WASHINGTON – Kenneth Bae, the longest-held U.S. prisoner in North Korea since the Korean War, said the regime follows how it is being portrayed in Western media and treats foreign prisoners “somewhat humanely” to prevent being charged with further human rights violations.
While he was serving his sentence, Bae, an evangelical Christian missionary, also said he met North Koreans who had never heard of Jesus.
“They are often accused of human rights violations by international standards so they want to make sure that all the foreign prisoners coming in, that they will receive somewhat humane treatment so that when they leave they do not add on to the list of human rights violations. So they want to show the world that, ‘yes, even though they have done wrong, crime against our country, this is how humanely we treat them,’” Bae told PJM after an event with Rep. Charlie Rangel (D-N.Y.) about his memoir, Not Forgotten: The True Story of My Imprisonment in North Korea.
“So it was a little better environment for a prison cell — the food and the working environment. I assume this was a lot better than most of their own inmates from their own prison cells. According to the international standard of a prison life, it’s not quite there,” he added.

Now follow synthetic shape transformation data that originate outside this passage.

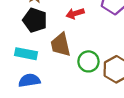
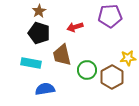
blue semicircle: (29, 80) -> (45, 89), moved

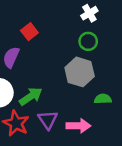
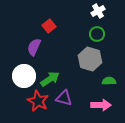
purple triangle: (48, 120) -> (64, 98), turned -42
pink arrow: (78, 126) -> (101, 105), moved

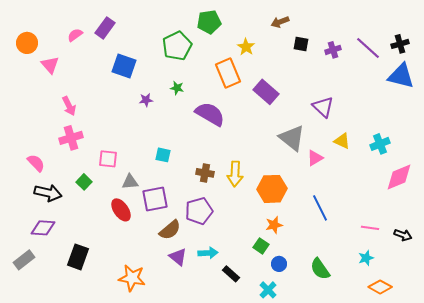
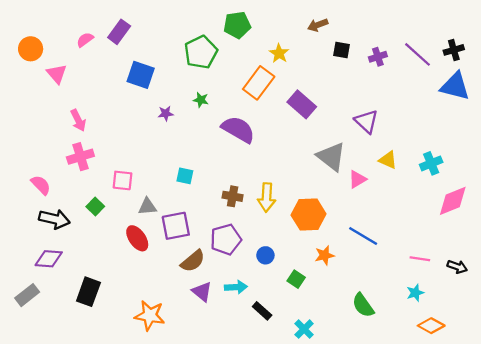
orange rectangle: (228, 73) -> (259, 83), turned 60
blue line: (320, 208) -> (363, 236), turned -32
orange star: (274, 225) -> (324, 255), moved
blue circle: (279, 264) -> (265, 255), moved

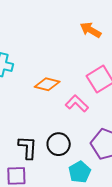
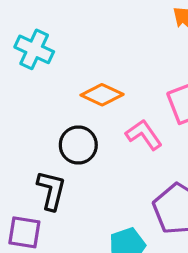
black circle: (59, 144) -> (78, 145), moved

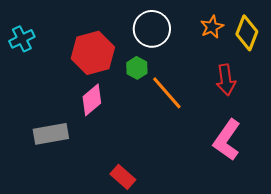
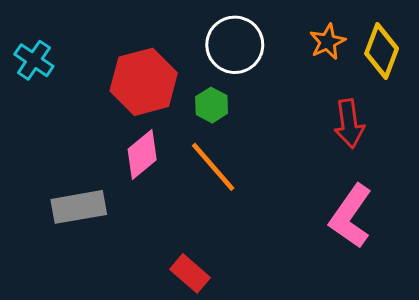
cyan cross: (22, 39) -> (34, 60), turned -30
orange line: (167, 93) -> (213, 167), moved

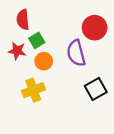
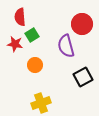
orange circle: (44, 61) -> (35, 65), moved
yellow cross: (33, 90) -> (41, 103), moved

Bae explained that North Korean officials confiscated his hard drive when he entered the country. Bae did not have a chance to go through all of the content on the portable drive before traveling. It apparently contained video of the conditions on the ground in North Korea given to him by a friend and other content that led to North Korea charging him with an “attempt to overthrow the government through prayer and worship.”
According to Bae, a North Korean government official told him that if he helped one person become a Christian then that person would teach others about the Christian faith and eventually that group of people would become a “threat” to the government.
“They will break our unity and they will break the faith in our leader,” Bae recalled being told.
He was sentenced to 15 years of hard labor but was granted early release in November 2014 after repeated U.S. intervention on his behalf.
After the event on Capitol Hill, Rangel was asked if he is satisfied with the way the Obama administration is dealing with North Korea after the country’s leader, Kim Jong-un, again called for the destruction of the U.S.
“I’m satisfied because I haven’t the slightest idea what you can do with someone that’s so unpredictable as he is. So no, we don’t have any idea, but I know one thing – we wish we had better cooperation from the Chinese government. They provide the umbilical economic cord for the survival of North Korea and it seems as though Russia and the Chinese are working with the UN and working more closely together,” he said.
When asked if there is anything the U.S. can do to get China to cooperate, Rangel replied, “No, it’s a big country.”